Storage provisioner timeouts spawning extra volumes on AWS

Bug #1479546 reported by Adam Israel
6
This bug affects 1 person
Affects Status Importance Assigned to Milestone
juju-core
Fix Released
High
Andrew Wilkins

Bug Description

I'm testing integration of the new storage support in 1.24, and I've run into an issue deploying to Amazon where it appears the storage provisioner is timing out and then re-requesting a new volume be created.

I attempted to create this three-node cluster; by the time I killed the environment, it had successfully created 12 SSD volumes per Amazon's console but none of the units had passed the allocation state.

Environment:
Vagrant VM w/trusty
Juju 1.24.3-trusty-amd64

Steps to recreate:
juju switch amazon
juju bootstrap
juju deploy -n3 --repository=/charms local:trusty/cassandra --storage data=ebs-ssd,10G --constraints "instance-type=i2.8xlarge"

debug-log: http://pastebin.ubuntu.com/11962738/

The charm used (though I suspect it's more the instance type+storage request at fault): https://code.launchpad.net/~aisrael/charms/trusty/cassandra/storage

A screenshot of the Volumes console, several minutes after the juju environment was destroyed:
http://i.imgur.com/xGf6Pqz.png

Revision history for this message
Andrew Wilkins (axwalk) wrote :

Storage is a bit "experimental" in 1.24; 1.25 is much more solid. Can you try with master? I'll see if I can repro with 1.24 later today.

Revision history for this message
Adam Israel (aisrael) wrote :

Yep, I'll build master and give it another try and report back.

Revision history for this message
Andrew Wilkins (axwalk) wrote :

BTW: just took a look at the charm changes, and wanted to point out that mounting in "storage-attached" is not enough. If the agent is restarted, "storage-attached" is not re-run. I would suggest using "type: filesystem" for the storage, unless you need to be able to control the filesystem type and other bits.

Andrew Wilkins (axwalk)
Changed in juju-core:
status: New → Triaged
importance: Undecided → High
assignee: nobody → Andrew Wilkins (axwalk)
milestone: none → 1.25.1
Revision history for this message
Adam Israel (aisrael) wrote :

Thanks for the tip! I figured that the storage-attached hook would need to do something in order to be persistent -- adding the mount to fstab, perhaps.

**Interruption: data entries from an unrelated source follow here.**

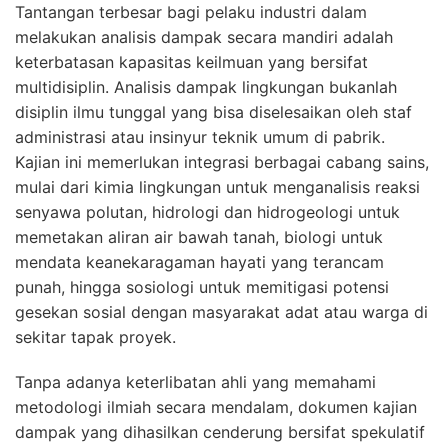
Tantangan terbesar bagi pelaku industri dalam
melakukan analisis dampak secara mandiri adalah
keterbatasan kapasitas keilmuan yang bersifat
multidisiplin. Analisis dampak lingkungan bukanlah
disiplin ilmu tunggal yang bisa diselesaikan oleh staf
administrasi atau insinyur teknik umum di pabrik.
Kajian ini memerlukan integrasi berbagai cabang sains,
mulai dari kimia lingkungan untuk menganalisis reaksi
senyawa polutan, hidrologi dan hidrogeologi untuk
memetakan aliran air bawah tanah, biologi untuk
mendata keanekaragaman hayati yang terancam
punah, hingga sosiologi untuk memitigasi potensi
gesekan sosial dengan masyarakat adat atau warga di
sekitar tapak proyek.
Tanpa adanya keterlibatan ahli yang memahami
metodologi ilmiah secara mendalam, dokumen kajian
dampak yang dihasilkan cenderung bersifat spekulatif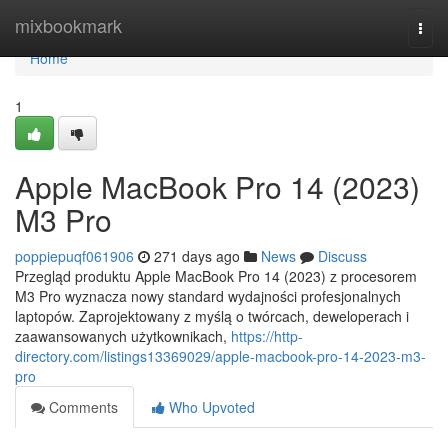
Home
mixbookmark
Togg
navi
Home
1
Apple MacBook Pro 14 (2023)
M3 Pro
poppiepuqf061906
271 days ago
News
Discuss
Przegląd produktu Apple MacBook Pro 14 (2023) z procesorem
M3 Pro wyznacza nowy standard wydajności profesjonalnych
laptopów. Zaprojektowany z myślą o twórcach, deweloperach i
zaawansowanych użytkownikach,
https://http-
directory.com/listings13369029/apple-macbook-pro-14-2023-m3-
pro
Comments
Who Upvoted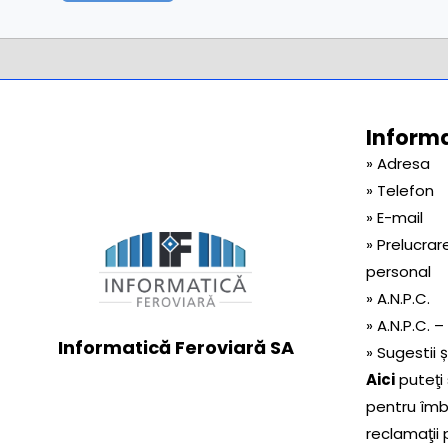
Informaț
» Adresa
» Telefon
» E-mail
» Prelucrar
personal
» A.N.P.C.
» A.N.P.C. –
Informatică Feroviară SA
» Sugestii 
Aici
puteţi 
pentru îmbu
reclamaţii 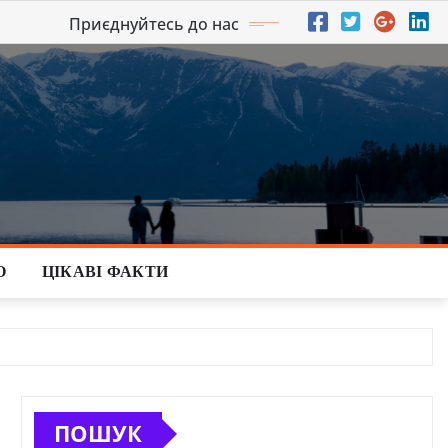
Приєднуйтесь до нас
О
ЦІКАВІ ФАКТИ
ПОШУК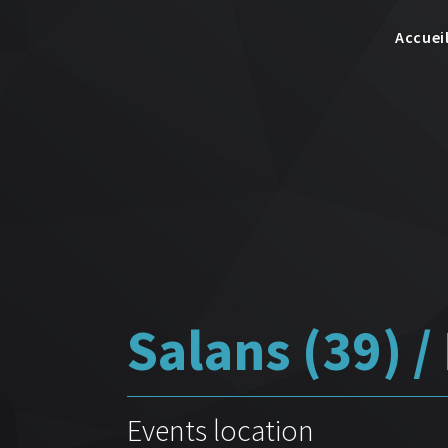
Accuei
Salans (39) /
Events location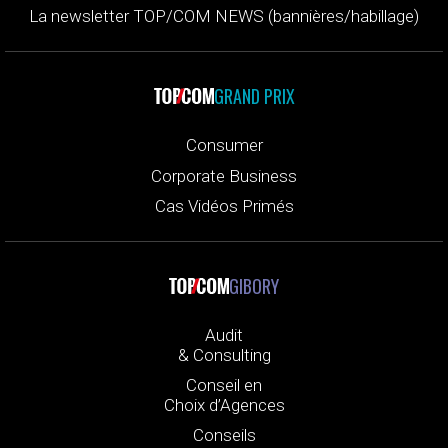
La newsletter TOP/COM NEWS (bannières/habillage)
GRAND PRIX
Consumer
Corporate Business
Cas Vidéos Primés
GIBORY
Audit
& Consulting
Conseil en
Choix d’Agences
Conseils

I went initially with block because I do want to control the filesystem type (ext3/4 vs. xfs, perhaps), as well as various mount options, like noatime. It all adds a little bit of complexity, but goes far in helping do benchmarking and performance-tuning. Are these something "type: filesystem" can do?

Still working on getting master built; I'll have more on that when I start my day.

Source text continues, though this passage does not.